The Cayley Retraction

For the Cayley retraction we leverage the decomposition of $\bar{B} = B'(B'')^T\in\mathfrak{g}^\mathrm{hor}$ through the Sherman-Morrison-Woodbury formula:

\[(\mathbb{I} - \frac{1}{2}B'(B'')^T)^{-1} = \mathbb{I} + \frac{1}{2}B'(\mathbb{I} - \frac{1}{2}B'(B'')^T)^{-1}(B'')^T\]

So what we have to compute the inverse of:

\[\mathbb{I} - \frac{1}{2}\begin{bmatrix} \mathbb{I} & \mathbb{O} \\ \frac{1}{2}A & -B^T \end{bmatrix}\begin{bmatrix} \frac{1}{2}A & \mathbb{I} \\ B & \mathbb{O} \end{bmatrix} = \begin{bmatrix} \mathbb{I} - \frac{1}{4}A & - \frac{1}{2}\mathbb{I} \\ \frac{1}{2}B^TB - \frac{1}{8}A^2 & \mathbb{I} - \frac{1}{4}A \end{bmatrix}.\]

By leveraging the sparse structure of the matrices in $\mathfrak{g}^\mathrm{hor}$ we arrive at the following expression for the Cayley retraction (similar to the case of the geodesic retraction):

\[\mathrm{Cayley}(\bar{B}) = \mathbb{I} + \frac{1}{2} B' \left(\mathbb{I}_{2n} - \frac{1}{2} (B'')^T B'\right)^{-1} (B'')^T \left(\mathbb{I} + \frac{1}{2} \bar{B}\right),\]

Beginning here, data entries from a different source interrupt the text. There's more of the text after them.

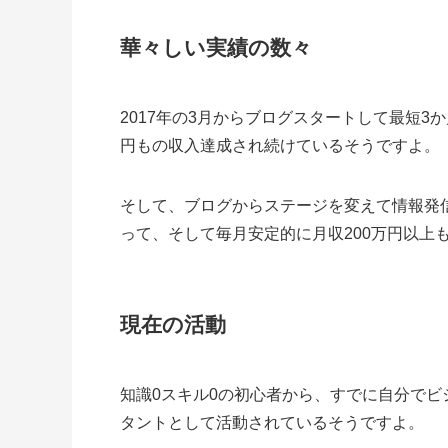
華々しい実績の数々
2017年の3月からブログスタートして最短3
円もの収入達成され続けているそうですよ。
そして、ブログからステージを変えて情報発信
って、そして毎月安定的に月収200万円以上
現在の活動
知識0スキル0の初心者から、すでに自分で
タントとして活動されているそうですよ。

where we have abbreviated $\mathbb{I} := \mathbb{I}_N.$ We conclude with a remark:

Remark

As mentioned previously the Lie group $SO(N)$, i.e. the one corresponding to the Stiefel manifold and the Grassmann manifold, has a bi-invariant Riemannian metric associated with it: $(B_1,B_2)\mapsto \mathrm{Tr}(B_1^TB_2)$. For other Lie groups (e.g. the symplectic group) the situation is slightly more difficult.

One of such Lie groups is the group of symplectic matrices [37]; for this group the expressions presented here are more complicated.

Library Functions

GeometricMachineLearning.geodesic — Method

geodesic(B̄::StiefelLieAlgHorMatrix)

Compute the geodesic of an element in StiefelLieAlgHorMatrix.

Implementation

Internally this is using:

\[\mathbb{I} + B'\mathfrak{A}(B', B'')B'',\]

with

This is using a computationally efficient version of the matrix exponential $\mathfrak{A}$.

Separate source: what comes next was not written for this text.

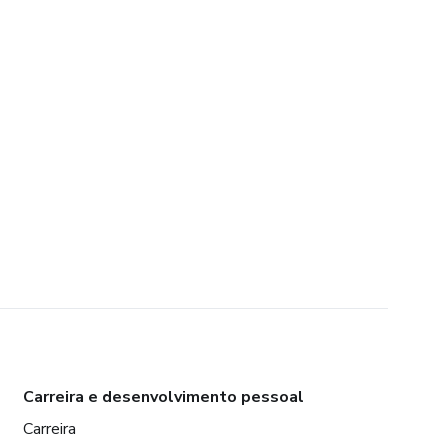
Carreira e desenvolvimento pessoal
Carreira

See GeometricMachineLearning.𝔄.

source

GeometricMachineLearning.geodesic — Method

geodesic(B̄::GrassmannLieAlgHorMatrix)

Compute the geodesic of an element in GrassmannLieAlgHorMatrix.

This is equivalent to the method of geodesic for StiefelLieAlgHorMatrix.

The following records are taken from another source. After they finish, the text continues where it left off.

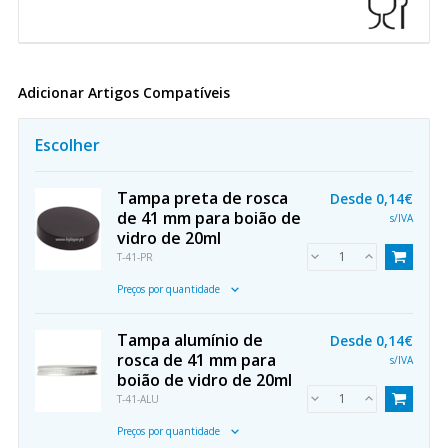
Adicionar Artigos Compatíveis
Escolher
Tampa preta de rosca
Desde
0,14€
de 41 mm para boião de
s/IVA
vidro de 20ml
T-41-PR
Preços por quantidade
Tampa alumínio de
Desde
0,14€
rosca de 41 mm para
s/IVA
boião de vidro de 20ml
T-41-ALU
Preços por quantidade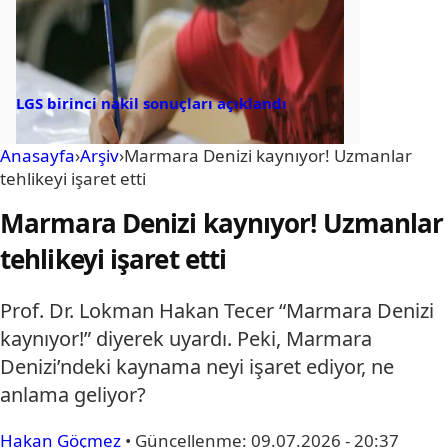
LGS birinci nakil sonuçları açıklandı
Anasayfa
›
Arşiv
›
Marmara Denizi kaynıyor! Uzmanlar
tehlikeyi işaret etti
Marmara Denizi kaynıyor! Uzmanlar
tehlikeyi işaret etti
Prof. Dr. Lokman Hakan Tecer “Marmara Denizi
kaynıyor!” diyerek uyardı. Peki, Marmara
Denizi’ndeki kaynama neyi işaret ediyor, ne
anlama geliyor?
Hakan Göçmez
•
Güncellenme:
09.07.2026 - 20:37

See geodesic(::StiefelLieAlgHorMatrix).

source

GeometricMachineLearning.cayley — Method

cayley(B̄::StiefelLieAlgHorMatrix)

Compute the Cayley retraction of B.

Implementation

Internally this is using

\[\mathrm{Cayley}(\bar{B}) = \mathbb{I} + \frac{1}{2} B' (\mathbb{I}_{2n} - \frac{1}{2} (B'')^T B')^{-1} (B'')^T (\mathbb{I} + \frac{1}{2} B),\]

with

i.e. $\bar{B}$ is expressed as a product of two $N\times{}2n$ matrices.

source

GeometricMachineLearning.cayley — Method

cayley(B̄::GrassmannLieAlgHorMatrix)

Compute the Cayley retraction of B.

This is equivalent to the method of cayley for StiefelLieAlgHorMatrix.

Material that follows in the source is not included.